= Guinea Town, New York =

Free Black settlement

Guinea Town is an early free Black community that was formed with the help of Hicksite Quakers in Old Westbury, New York in 1793 and remained active until just after the Civil War.

== History ==
Guinea Town played a part in transporting runaway enslaved Africans to Dartmouth, Nova Scotia, which was a Quaker community. Eliakim Levi was a leader in the Black community of Guinea Town, in New York and a conductor with the Hicksites on the Underground Railroad. Hicksites were Quakers who were followers of Elias Hicks. The Hicks family gave land to establish Guinea Town, the early free black community in Old Westbury, New York.

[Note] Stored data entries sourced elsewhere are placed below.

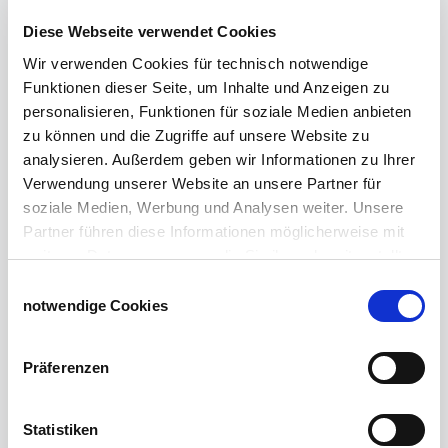
FAQ Schiebetorbau
Diese Webseite verwendet Cookies
Schiebetor selbst bauen
Wir verwenden Cookies für technisch notwendige
Schiebetorrollen
Funktionen dieser Seite, um Inhalte und Anzeigen zu
Schiebebühne
personalisieren, Funktionen für soziale Medien anbieten
Laufschiene und Rollapparate Typ 10
zu können und die Zugriffe auf unsere Website zu
Laufschiene und Rollapparate Typ 30
analysieren. Außerdem geben wir Informationen zu Ihrer
Laufschiene und Rollapparate Typ 40
Verwendung unserer Website an unsere Partner für
Laufschiene und Rollapparate Typ 50
soziale Medien, Werbung und Analysen weiter. Unsere
Alles für die Haussschlachtung
Partner führen diese Informationen möglicherweise mit
Geburtshelfer-Produktvideo
weiteren Daten zusammen, die Sie ihnen bereitgestellt
Viehzucht
haben oder die sie im Rahmen Ihrer Nutzung der Dienste
Produkte für die Landwirtschaft
Einwilligungsauswahl
gesammelt haben.
Laufschienen
notwendige Cookies
Impressum
Datenschutzerklärung
PVC-Lamellen als Schiebevorhang
Verriegelungen für Schiebetore und Türen
Präferenzen
Weidezaun
Statistiken
Weidezaun für Rinder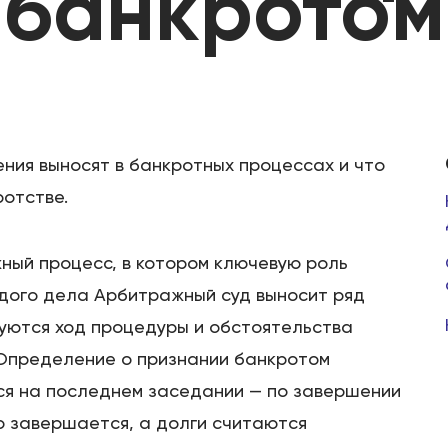
банкротом
ния выносят в банкротных процессах и что
отстве.
ный процесс, в котором ключевую роль
дого дела Арбитражный суд выносит ряд
уются ход процедуры и обстоятельства
 Определение о признании банкротом
ся на последнем заседании — по завершении
о завершается, а долги считаются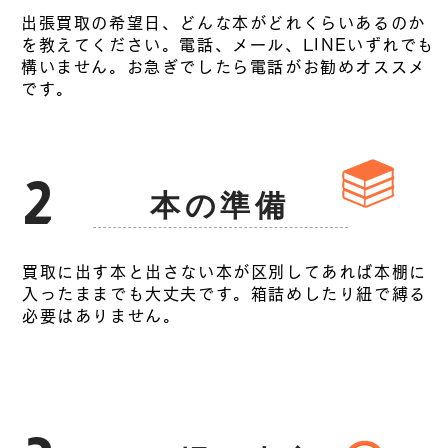
出張買取の希望日、どんな本がどれくらいあるのか
を教えてください。電話、メール、LINEいずれでも
構いません。お急ぎでしたら電話がお勧めオススメ
です。
2
本の準備
買取に出す本と出さない本が区別してあれば本棚に
入ったままでも大丈夫です。箱詰めしたり紐で縛る
必要はありません。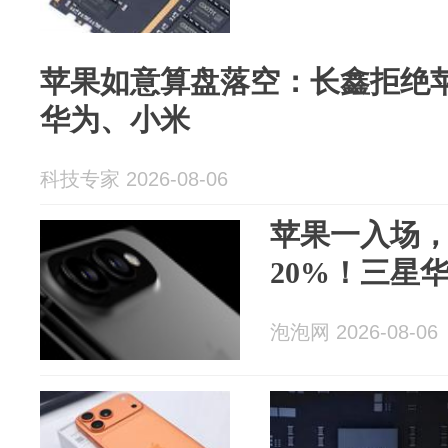
苹果如意算盘落空：长鑫拒绝
华为、小米
科技专家 2026-08-06
苹果一入场
20%！三星
泡泡网 2026-08-06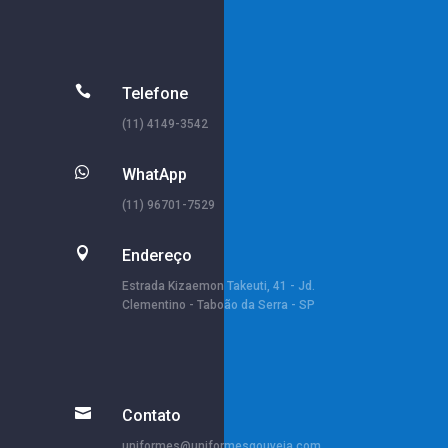

Telefone
(11) 4149-3542

WhatApp
(11) 96701-7529

Endereço
Estrada Kizaemon Takeuti, 41 - Jd.
Clementino - Taboão da Serra - SP

Contato
uniformes@uniformesgouveia.com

Elias Hicks was instrumental in ensuring the opening, on April 27, 1817, of a primary school and Sunday school for Blacks in the Westbury neighborhood then known as Guinea Town, near today's Glen Cove Road and the southwestern corner of the access road to the Long Island Expressway. By 1830, the community had its own church.

In 2005 the Black Ice Project/Underground Railroad project was created to identify connections between slavery, safe houses in Brooklyn, transit through Guinea Town, and ex-slaves who played hockey in Canada. The project works to identify Quaker families, free Africans and runaway slaves who were part of the 1800s underground railroad network.